_RECORDS PROVIDED_
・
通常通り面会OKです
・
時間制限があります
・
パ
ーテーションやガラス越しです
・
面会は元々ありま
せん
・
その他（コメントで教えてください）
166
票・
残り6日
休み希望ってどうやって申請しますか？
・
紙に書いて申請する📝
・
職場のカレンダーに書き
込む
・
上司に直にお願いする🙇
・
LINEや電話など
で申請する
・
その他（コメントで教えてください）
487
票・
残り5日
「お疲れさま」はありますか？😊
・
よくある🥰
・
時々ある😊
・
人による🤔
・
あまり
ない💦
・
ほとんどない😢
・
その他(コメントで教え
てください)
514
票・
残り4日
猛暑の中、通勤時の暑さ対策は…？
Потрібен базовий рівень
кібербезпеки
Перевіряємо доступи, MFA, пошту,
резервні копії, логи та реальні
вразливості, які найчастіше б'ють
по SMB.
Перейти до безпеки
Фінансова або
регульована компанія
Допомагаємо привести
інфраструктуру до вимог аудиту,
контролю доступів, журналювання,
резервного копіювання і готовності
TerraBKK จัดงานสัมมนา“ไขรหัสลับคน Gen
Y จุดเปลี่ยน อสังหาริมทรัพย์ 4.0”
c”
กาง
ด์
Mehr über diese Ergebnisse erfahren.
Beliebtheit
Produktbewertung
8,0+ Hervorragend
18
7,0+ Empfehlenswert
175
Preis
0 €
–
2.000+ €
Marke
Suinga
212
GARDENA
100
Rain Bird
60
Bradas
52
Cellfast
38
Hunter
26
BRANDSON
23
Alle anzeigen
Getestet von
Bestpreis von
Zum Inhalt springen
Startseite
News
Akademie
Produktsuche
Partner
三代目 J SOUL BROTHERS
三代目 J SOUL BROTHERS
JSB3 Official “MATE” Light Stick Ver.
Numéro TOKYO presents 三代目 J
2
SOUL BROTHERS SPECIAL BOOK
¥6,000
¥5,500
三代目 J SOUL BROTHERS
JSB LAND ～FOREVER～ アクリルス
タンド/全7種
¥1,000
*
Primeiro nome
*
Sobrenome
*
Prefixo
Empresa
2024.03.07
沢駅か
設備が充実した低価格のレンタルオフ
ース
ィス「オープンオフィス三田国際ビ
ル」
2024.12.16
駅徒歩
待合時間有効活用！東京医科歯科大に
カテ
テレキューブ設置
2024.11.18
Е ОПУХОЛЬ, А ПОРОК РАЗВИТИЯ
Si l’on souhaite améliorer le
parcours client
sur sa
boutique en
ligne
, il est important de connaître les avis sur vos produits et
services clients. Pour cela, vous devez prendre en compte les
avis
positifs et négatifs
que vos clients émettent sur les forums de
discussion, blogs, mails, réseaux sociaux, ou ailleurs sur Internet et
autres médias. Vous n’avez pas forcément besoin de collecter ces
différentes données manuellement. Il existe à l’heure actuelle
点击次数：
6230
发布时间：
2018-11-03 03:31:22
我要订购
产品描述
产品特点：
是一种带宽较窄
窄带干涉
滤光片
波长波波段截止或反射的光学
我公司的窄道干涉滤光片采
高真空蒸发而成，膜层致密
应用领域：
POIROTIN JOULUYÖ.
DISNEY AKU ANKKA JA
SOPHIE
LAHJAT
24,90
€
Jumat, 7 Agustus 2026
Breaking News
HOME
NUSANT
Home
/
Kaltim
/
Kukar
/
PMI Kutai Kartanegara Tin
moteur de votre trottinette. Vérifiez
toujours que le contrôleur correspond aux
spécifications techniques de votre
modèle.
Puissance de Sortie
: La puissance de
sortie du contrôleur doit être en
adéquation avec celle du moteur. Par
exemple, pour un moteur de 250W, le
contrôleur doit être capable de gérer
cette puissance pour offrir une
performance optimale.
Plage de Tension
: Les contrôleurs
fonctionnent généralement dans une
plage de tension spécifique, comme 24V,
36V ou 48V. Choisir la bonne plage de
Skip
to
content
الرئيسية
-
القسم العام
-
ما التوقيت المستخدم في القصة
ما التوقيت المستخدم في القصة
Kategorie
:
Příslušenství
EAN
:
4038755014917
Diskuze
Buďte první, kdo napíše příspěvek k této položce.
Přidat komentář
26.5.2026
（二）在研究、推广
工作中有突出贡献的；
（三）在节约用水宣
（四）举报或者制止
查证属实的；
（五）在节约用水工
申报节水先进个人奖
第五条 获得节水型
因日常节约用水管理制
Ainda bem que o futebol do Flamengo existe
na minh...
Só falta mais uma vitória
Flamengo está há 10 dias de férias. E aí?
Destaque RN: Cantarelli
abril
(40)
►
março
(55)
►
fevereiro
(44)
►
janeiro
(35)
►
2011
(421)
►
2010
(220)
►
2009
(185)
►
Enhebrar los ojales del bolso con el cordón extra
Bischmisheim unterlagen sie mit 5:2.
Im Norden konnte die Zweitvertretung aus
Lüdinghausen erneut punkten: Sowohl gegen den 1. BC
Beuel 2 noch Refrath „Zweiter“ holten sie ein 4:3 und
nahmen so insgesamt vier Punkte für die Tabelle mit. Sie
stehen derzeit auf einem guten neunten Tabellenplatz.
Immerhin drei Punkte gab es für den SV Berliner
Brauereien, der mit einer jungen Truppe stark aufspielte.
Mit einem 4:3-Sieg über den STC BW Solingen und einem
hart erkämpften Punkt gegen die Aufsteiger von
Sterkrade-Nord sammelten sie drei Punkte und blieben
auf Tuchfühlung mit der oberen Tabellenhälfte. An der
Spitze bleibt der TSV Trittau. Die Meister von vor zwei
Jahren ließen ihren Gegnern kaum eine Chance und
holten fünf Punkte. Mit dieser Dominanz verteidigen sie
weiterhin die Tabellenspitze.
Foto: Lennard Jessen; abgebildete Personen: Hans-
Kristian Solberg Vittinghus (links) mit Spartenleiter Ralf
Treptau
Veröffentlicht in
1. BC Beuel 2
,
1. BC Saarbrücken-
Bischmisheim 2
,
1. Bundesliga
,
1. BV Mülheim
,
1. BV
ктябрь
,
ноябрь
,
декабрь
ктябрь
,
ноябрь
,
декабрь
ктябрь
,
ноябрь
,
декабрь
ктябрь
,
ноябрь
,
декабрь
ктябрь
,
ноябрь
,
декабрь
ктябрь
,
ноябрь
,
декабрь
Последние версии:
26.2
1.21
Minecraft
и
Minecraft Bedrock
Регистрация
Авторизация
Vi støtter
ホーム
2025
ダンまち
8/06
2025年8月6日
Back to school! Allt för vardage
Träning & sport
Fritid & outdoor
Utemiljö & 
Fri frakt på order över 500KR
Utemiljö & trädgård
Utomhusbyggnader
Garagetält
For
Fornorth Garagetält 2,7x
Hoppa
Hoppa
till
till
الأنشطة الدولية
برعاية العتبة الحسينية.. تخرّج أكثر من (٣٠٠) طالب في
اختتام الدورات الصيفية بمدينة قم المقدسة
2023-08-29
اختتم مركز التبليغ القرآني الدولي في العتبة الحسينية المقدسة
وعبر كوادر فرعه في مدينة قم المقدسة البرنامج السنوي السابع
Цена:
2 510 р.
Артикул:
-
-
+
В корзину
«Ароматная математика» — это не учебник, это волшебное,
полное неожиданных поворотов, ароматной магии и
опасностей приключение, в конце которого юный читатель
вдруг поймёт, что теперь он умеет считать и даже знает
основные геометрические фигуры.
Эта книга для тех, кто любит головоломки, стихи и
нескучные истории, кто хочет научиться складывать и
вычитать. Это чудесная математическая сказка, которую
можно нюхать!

_ACTIVITY_
Each line in the listing above that includes "holten" is to be copied.

_RESPONSE_
Beuel 2 noch Refrath „Zweiter“ holten sie ein 4:3 und
holten fünf Punkte. Mit dieser Dominanz verteidigen sie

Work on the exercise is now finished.